WHAT THE TASK REQUIRES –
Gather each line of the records where "articles" appears.

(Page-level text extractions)
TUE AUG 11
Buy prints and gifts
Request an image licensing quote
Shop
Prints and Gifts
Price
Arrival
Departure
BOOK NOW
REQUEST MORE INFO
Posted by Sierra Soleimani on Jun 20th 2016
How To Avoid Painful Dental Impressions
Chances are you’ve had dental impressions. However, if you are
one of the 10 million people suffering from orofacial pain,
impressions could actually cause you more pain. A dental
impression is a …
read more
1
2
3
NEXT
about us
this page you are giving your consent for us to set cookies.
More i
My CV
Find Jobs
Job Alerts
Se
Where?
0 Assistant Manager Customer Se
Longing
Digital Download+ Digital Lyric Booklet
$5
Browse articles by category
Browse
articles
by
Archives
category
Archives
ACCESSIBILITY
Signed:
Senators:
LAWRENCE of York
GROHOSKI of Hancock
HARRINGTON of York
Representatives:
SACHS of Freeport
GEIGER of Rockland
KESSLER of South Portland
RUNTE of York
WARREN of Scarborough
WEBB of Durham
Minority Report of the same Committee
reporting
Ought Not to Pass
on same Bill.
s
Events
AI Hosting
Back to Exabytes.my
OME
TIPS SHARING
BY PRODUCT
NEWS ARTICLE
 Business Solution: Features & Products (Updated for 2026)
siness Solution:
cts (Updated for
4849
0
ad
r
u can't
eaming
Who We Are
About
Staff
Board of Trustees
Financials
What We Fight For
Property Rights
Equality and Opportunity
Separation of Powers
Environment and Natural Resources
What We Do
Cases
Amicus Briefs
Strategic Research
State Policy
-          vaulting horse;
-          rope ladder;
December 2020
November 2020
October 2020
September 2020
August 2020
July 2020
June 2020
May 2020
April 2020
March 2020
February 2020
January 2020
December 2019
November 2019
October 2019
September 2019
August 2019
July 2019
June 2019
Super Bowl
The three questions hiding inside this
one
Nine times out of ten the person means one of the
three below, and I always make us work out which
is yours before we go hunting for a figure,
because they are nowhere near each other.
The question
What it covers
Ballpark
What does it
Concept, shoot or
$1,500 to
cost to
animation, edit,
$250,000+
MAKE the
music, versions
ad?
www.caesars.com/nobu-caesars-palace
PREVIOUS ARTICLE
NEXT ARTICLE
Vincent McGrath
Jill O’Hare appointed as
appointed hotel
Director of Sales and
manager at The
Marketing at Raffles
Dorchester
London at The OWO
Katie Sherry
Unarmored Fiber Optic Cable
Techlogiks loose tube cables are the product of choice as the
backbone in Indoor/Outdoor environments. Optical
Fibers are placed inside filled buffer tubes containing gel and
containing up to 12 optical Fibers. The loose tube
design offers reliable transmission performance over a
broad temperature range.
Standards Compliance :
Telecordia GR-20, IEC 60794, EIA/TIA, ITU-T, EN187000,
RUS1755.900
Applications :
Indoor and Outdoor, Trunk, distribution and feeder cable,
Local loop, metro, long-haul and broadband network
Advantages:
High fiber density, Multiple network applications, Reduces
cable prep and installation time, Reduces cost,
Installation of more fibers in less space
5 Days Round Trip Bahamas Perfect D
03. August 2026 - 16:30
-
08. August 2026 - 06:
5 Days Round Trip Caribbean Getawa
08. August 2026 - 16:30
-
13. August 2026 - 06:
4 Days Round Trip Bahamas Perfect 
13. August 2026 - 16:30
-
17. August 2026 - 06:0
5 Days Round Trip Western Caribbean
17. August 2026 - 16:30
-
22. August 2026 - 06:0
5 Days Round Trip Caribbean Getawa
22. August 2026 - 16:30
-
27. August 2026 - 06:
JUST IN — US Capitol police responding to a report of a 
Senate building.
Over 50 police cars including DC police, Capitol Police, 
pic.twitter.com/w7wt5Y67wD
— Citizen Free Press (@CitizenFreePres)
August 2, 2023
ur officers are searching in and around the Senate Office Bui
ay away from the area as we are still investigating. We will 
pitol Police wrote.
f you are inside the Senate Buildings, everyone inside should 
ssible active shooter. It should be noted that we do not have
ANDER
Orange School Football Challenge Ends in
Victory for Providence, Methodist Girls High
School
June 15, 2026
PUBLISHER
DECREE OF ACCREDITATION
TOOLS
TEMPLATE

EXERCISE OUTPUT –
Browse articles by category
articles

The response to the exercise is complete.